Iterative plan refinement¶

CONCEPT Cited by 1 source

Definition¶

Iterative plan refinement is the agent-loop discipline where a Planner LLM produces a plan, a Coder LLM executes it, a Verifier LLM judges plan sufficiency, and on judgment-fail the plan is either extended or repaired before the loop repeats — bounded by a refinement-round budget.

The shape is named against two failure modes it replaces:

One-shot plan-and-generate. Commit to the whole plan up front, execute, return whatever comes out. Breaks on open-ended problems without ground-truth labels, where the plan may be architecturally wrong and there is no automated way to detect that from the output.
Extend-only refinement. Run a step, check if the output suffices, if not add a new step, repeat. Accumulates flawed steps — DS-STAR's ablation Variant 2 removed the fix-vs-add decision and measured worse performance on both easy and hard tasks, "it is more effective to correct mistakes in a plan than to keep adding potentially flawed steps" (Source: sources/2025-11-06-google-ds-star-versatile-data-science-agent).

Canonical shape¶

Plan — Planner agent emits a high-level plan.
Implement — Coder agent turns the plan into executable code and runs it, capturing intermediate results.
Judge — Verifier agent (LLM judge) inspects the plan and intermediate results; returns sufficient or insufficient.
Branch — if insufficient, a Router agent chooses between:
Extend — append a new step.
Fix — repair or replace an existing step.
Repeat — go to step 2 with the updated plan.
Terminate — when the Verifier passes, or the budget is exhausted.

Why it matters¶

Open-ended problems lack ground truth. Data-science and analytics tasks frequently have no single "correct" answer; a judge operating on plan structure is the only feasible proxy for "would an expert agree this is the right approach?"
Intermediate inspection mimics expert workflow. DS-STAR's post names Google Colab explicitly: "mimics how an expert analyst uses tools like Google colab to build a plan sequentially, reviewing intermediate results before proceeding" (Source: sources/2025-11-06-google-ds-star-versatile-data-science-agent).
Hard problems take more rounds; easy problems finish fast. The round-count distribution is empirically difficulty-conditioned — 3.0 avg rounds on easy DABStep tasks vs 5.6 on hard, with

50 % of easy tasks completing in a single round. See concepts/refinement-round-budget.

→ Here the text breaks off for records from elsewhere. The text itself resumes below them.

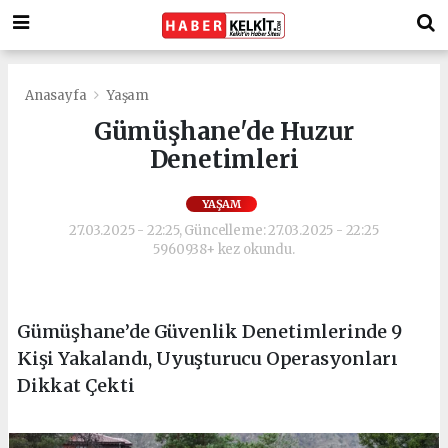
Anasayfa
Yaşam
Gümüşhane'de Huzur
Denetimleri
YAŞAM
27.03.2025 - 22:25, Güncelleme: 27.03.2025 - 22:25
5960938+ kez okundu.
Gümüşhane’de Güvenlik Denetimlerinde 9
Kişi Yakalandı, Uyuşturucu Operasyonları
Dikkat Çekti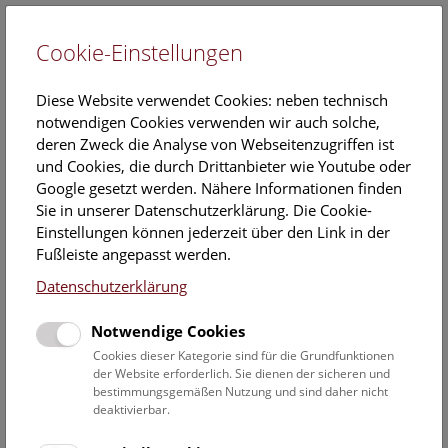
Cookie-Einstellungen
EN
Diese Website verwendet Cookies: neben technisch
notwendigen Cookies verwenden wir auch solche,
deren Zweck die Analyse von Webseitenzugriffen ist
und Cookies, die durch Drittanbieter wie Youtube oder
Google gesetzt werden. Nähere Informationen finden
Veranstaltungskalender
Sie in unserer Datenschutzerklärung. Die Cookie-
Einstellungen können jederzeit über den Link in der
Informationen zu Gruppen,- Kindergarten- und
Fußleiste angepasst werden.
Schulprogrammen finden Sie
hier
.
Datenschutzerklärung
Suchen
Notwendige Cookies
Datumsfilter
Cookies dieser Kategorie sind für die Grundfunktionen
der Website erforderlich. Sie dienen der sicheren und
bestimmungsgemäßen Nutzung und sind daher nicht
7.12.2022
deaktivierbar.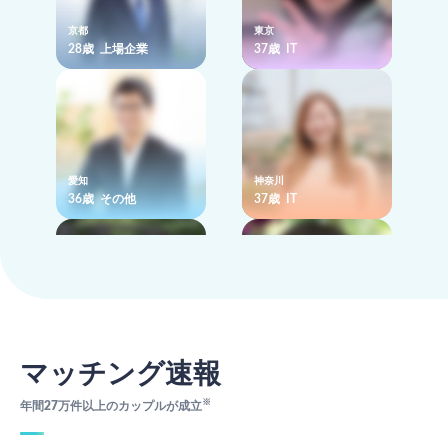
京都
東京
28歳 上場企業
37歳 IT
愛知
神奈川
36歳 その他
37歳 IT
埼玉
埼玉
39歳 営業
37歳 人事
マッチング速報
※
年間27万件以上のカップルが成立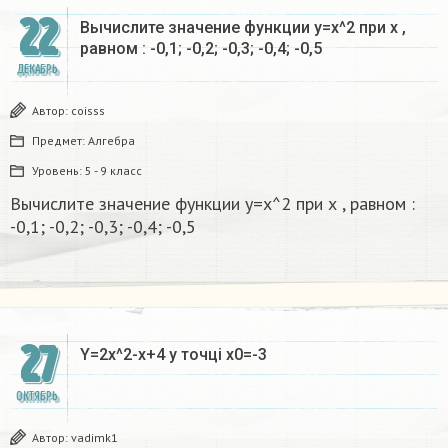
22
Вычислите значение функции у=х^2 при х ,
равном : -0,1; -0,2; -0,3; -0,4; -0,5
ДЕКАБРЬ
Автор:
coisss
Предмет:
Алгебра
Уровень:
5 - 9 класс
Вычислите значение функции у=х^2 при х , равном :
-0,1; -0,2; -0,3; -0,4; -0,5
27
Y=2x^2-x+4 у точці x0=-3​
ОКТЯБРЬ
Автор:
vadimk1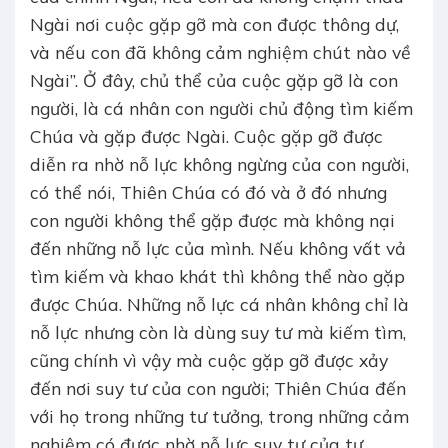
Ngài nơi cuộc gặp gỡ mà con được thông dự,
và nếu con đã không cảm nghiệm chút nào về
Ngài”. Ở đây, chủ thể của cuộc gặp gỡ là con
người, là cá nhân con người chủ động tìm kiếm
Chúa và gặp được Ngài. Cuộc gặp gỡ được
diễn ra nhờ nỗ lực không ngừng của con người,
có thể nói, Thiên Chúa có đó và ở đó nhưng
con người không thể gặp được mà không nại
đến những nỗ lực của mình. Nếu không vất vả
tìm kiếm và khao khát thì không thể nào gặp
được Chúa. Những nỗ lực cá nhân không chỉ là
nỗ lực nhưng còn là dùng suy tư mà kiếm tìm,
cũng chính vì vậy mà cuộc gặp gỡ được xảy
đến nơi suy tư của con người; Thiên Chúa đến
với họ trong những tư tưởng, trong những cảm
nghiệm có được nhờ nỗ lực suy tư của tư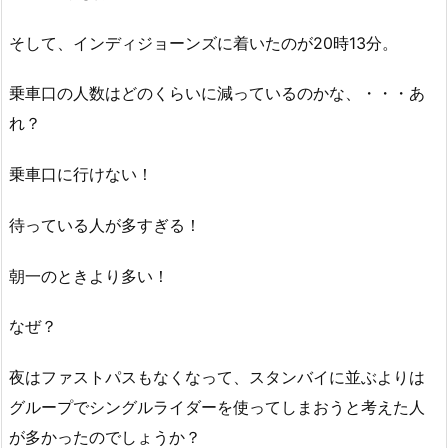
そして、インディジョーンズに着いたのが20時13分。
乗車口の人数はどのくらいに減っているのかな、・・・あ
れ？
乗車口に行けない！
待っている人が多すぎる！
朝一のときより多い！
なぜ？
夜はファストパスもなくなって、スタンバイに並ぶよりは
グループでシングルライダーを使ってしまおうと考えた人
が多かったのでしょうか？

Distinguishing primitive: add-or-fix branch¶

The Router's add-vs-fix decision is what makes iterative plan refinement different from extend-only agent loops. Removing the Router — forcing the system to only append steps — is DS-STAR's ablation Variant 2, and it degrades both easy and hard task performance (Source: sources/2025-11-06-google-ds-star-versatile-data-science-agent).

Operationally: extend-only loops accumulate their mistakes; add-or-fix loops revise them. The latter is robust to bad steps early in the plan; the former is not.

Tradeoffs / gotchas¶

The judge is expensive. Every round pays a Planner + Coder + Verifier (+ Router on fail) inference. A 5.6-round hard-task run is at least 5 Verifier evaluations on top of 5 Planner + 5 Coder calls — cost model matters.
The judge can be wrong. A Verifier that over-approves finishes fast and ships bad answers; one that under-approves drives the loop to the round budget ceiling. Calibration against human graders is prerequisite (not disclosed in the DS-STAR post).
Budget ceiling as escape valve. The 10-round ceiling is a bounded-iteration safety net against non-converging loops; the handling on budget-exhaustion (return best-so-far? return insufficient?) shapes end-user failure modes and is often under-specified.
Rich pre-loop context matters. DS-STAR's ablation shows the Data File Analyzer — a pre-loop context extractor — is load-bearing. Without it, hard-task accuracy collapses from 45.2 % to 26.98 %. The Planner's first plan is only as good as the context it starts from; iterative refinement can recover some context gaps but not all. See concepts/data-file-analysis.

Seen in¶

sources/2025-11-06-google-ds-star-versatile-data-science-agent — canonical wiki instance. DS-STAR's four-agent Planner / Coder / Verifier / Router loop bounded to 10 refinement rounds; state-of-the-art results on DABStep, KramaBench, and DA-Code; Router's add-vs-fix decision experimentally isolated as the distinguishing primitive.

patterns/planner-coder-verifier-router-loop — the pattern this concept names; four-agent-plus-router architectural shape.
concepts/llm-as-judge — the Verifier's primitive; this concept is the loop-level framing, LLM-as-judge is the step-level evaluation mechanism.
concepts/refinement-round-budget — the bounded-iteration discipline iterative plan refinement requires.
concepts/data-file-analysis — the pre-loop context primitive that makes the first plan non-terrible.
systems/ds-star — the canonical production-research instance.
patterns/specialized-agent-decomposition — sibling pattern; iterative plan refinement is the verification-gated inner-loop variant, specialised-agent-decomposition is the cross-domain routed variant.